Applied LLM Techniques:
To ensure machine-readable responses, I enforced structured outputs (SO), which included:

  • Chain of thought (CoT) reasoning: Encourages the model to explicitly think through the steps before generating an answer. This also helps with debugging and refining prompts.

  • Final answer: The extracted response.

  • Reference list: Page numbers where relevant information was found.

Challenges

One major limitation was API rate limits and file size constraints. Some requests, especially those involving multiple companies, failed because they required loading five separate PDFs into context - exceeding the model’s capacity.

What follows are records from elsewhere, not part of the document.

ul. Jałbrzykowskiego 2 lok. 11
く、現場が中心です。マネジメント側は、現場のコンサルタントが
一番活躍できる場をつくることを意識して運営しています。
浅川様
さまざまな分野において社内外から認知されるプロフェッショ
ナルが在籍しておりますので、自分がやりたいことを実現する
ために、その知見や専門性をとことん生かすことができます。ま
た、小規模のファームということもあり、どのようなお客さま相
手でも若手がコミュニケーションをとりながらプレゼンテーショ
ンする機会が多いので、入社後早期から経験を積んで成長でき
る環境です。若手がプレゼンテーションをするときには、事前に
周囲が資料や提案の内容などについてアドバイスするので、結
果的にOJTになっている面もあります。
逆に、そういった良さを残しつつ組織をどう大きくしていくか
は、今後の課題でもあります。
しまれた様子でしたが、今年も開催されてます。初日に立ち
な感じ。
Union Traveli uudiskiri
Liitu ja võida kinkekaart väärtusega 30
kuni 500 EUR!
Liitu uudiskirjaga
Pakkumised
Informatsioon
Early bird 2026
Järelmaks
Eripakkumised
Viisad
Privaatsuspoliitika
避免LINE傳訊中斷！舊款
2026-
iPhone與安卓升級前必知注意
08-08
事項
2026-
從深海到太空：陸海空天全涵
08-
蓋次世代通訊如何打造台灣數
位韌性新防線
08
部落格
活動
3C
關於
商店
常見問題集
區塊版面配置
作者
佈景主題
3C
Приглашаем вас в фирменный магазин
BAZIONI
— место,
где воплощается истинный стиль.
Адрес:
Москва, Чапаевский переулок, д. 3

As Philipp Schmid outlined, optimizing PDFs before upload or splitting large files could have helped mitigate these issues. However, due to time constraints, I was unable to iterate systematically on a test set or analyze CoT outputs for fine-tuned prompt engineering. This limited the ability to refine the model’s reasoning and response accuracy.

Pros & Cons

✅ Pros

  • - Easy setup – No pre-processing required.

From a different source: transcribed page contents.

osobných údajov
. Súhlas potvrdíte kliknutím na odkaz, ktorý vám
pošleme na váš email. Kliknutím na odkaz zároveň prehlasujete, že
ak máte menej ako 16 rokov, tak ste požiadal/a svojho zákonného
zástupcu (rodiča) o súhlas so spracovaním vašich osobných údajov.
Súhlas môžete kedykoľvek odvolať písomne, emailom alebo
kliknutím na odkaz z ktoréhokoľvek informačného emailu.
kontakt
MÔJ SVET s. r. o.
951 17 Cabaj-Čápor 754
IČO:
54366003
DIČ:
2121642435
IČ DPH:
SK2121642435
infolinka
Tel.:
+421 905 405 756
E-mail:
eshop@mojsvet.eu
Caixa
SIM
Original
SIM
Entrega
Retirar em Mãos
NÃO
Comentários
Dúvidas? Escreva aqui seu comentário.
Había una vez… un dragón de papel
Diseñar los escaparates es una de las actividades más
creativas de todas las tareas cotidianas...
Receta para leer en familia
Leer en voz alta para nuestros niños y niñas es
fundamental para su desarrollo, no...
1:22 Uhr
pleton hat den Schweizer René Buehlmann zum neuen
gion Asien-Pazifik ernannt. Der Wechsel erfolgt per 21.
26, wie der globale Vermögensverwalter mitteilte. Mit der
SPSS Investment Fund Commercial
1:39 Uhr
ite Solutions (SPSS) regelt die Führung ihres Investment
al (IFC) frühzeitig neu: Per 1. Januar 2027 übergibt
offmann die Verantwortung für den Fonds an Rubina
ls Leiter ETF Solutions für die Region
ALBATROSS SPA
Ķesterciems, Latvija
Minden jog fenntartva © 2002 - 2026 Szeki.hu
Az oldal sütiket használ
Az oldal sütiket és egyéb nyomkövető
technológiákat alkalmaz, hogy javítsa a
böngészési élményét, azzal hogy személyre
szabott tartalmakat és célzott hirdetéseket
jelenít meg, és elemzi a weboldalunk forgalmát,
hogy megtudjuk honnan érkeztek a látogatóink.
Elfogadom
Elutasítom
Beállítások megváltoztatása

  • - Cost-effective – Free within usage limits.

  • - Fast deployment – Minimal development effort.

❌ Cons

- Rate limits & file size issues – Needs optimization for large or multi-document queries.

- Lack of iterative refinement – No systematic debugging or CoT analysis.

Multi-agent Approaches

While the naive approach provided an easy way to process PDFs, it struggled with multi-company queries and API rate limits. To improve retrieval accuracy and scalability, I experimented with more advanced multi-agent systems.

The process follows a structured pipeline:

  1. Routing: An OpenAI GPT-4o-based router agent first identifies the relevant companies in a given query and formulates extended subqueries for each.

  2. Company-Specific Retrieval: Specialized agents fetch relevant information for each company.

  3. Merging: A final merger agent compiles all responses into a final structured answer.

Dense Retrieval

Keywords: Custom chunking, Qdrant vector database, query extension, chain of thought, structured outputs

For this approach, each company-specialized agent used the Qdrant vector database for retrieval. PDFs were first converted to Markdown format using docling, offering advanced PDF understanding and parsing, especially for tables.

Custom Chunking Strategy

The extracted markdown content was split into custom chunks:

  • - Chapter-based segmentation to retain context.
  • - Paragraph-based splitting, only when necessary.
  • - Tables preserved as whole units with metadata (paragraphs before table).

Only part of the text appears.